--- ASSIGNED TASK ---
How do the lines below between the ones holding "Beschlagbohrer (82, 480)" and "Aerotech (56, 882)", inclusive, read? Give them again exactly, with no other lines.
BEGIN DATA PROVIDED
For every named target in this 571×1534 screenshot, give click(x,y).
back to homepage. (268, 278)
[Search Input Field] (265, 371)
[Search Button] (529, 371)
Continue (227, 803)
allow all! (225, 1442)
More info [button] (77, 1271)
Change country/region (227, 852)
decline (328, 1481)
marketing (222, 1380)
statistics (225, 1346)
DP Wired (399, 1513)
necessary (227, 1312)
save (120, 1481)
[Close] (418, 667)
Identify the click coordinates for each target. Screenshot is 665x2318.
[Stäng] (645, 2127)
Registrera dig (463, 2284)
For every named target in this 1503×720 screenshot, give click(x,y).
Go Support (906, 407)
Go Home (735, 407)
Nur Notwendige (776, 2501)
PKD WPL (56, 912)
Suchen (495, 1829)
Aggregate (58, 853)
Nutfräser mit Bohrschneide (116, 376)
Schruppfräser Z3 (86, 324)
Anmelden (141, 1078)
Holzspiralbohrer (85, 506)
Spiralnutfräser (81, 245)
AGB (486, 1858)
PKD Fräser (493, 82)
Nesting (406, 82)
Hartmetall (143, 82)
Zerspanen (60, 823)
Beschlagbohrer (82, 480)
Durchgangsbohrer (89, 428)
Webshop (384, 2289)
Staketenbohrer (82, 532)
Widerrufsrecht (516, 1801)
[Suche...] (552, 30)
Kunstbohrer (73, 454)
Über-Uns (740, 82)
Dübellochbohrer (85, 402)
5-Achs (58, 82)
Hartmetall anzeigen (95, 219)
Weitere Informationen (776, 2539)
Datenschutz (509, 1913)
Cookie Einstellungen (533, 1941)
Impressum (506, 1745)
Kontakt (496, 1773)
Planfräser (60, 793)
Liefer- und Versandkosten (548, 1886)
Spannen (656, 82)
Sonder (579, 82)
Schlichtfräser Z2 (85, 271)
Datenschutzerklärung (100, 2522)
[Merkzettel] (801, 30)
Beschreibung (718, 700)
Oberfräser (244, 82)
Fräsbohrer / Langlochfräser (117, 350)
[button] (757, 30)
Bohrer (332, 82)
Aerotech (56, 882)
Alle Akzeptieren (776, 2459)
END DATA PROVIDED
--- YOUR SOLUTION ---
Beschlagbohrer (82, 480)
Durchgangsbohrer (89, 428)
Webshop (384, 2289)
Staketenbohrer (82, 532)
Widerrufsrecht (516, 1801)
[Suche...] (552, 30)
Kunstbohrer (73, 454)
Über-Uns (740, 82)
Dübellochbohrer (85, 402)
5-Achs (58, 82)
Hartmetall anzeigen (95, 219)
Weitere Informationen (776, 2539)
Datenschutz (509, 1913)
Cookie Einstellungen (533, 1941)
Impressum (506, 1745)
Kontakt (496, 1773)
Planfräser (60, 793)
Liefer- und Versandkosten (548, 1886)
Spannen (656, 82)
Sonder (579, 82)
Schlichtfräser Z2 (85, 271)
Datenschutzerklärung (100, 2522)
[Merkzettel] (801, 30)
Beschreibung (718, 700)
Oberfräser (244, 82)
Fräsbohrer / Langlochfräser (117, 350)
[button] (757, 30)
Bohrer (332, 82)
Aerotech (56, 882)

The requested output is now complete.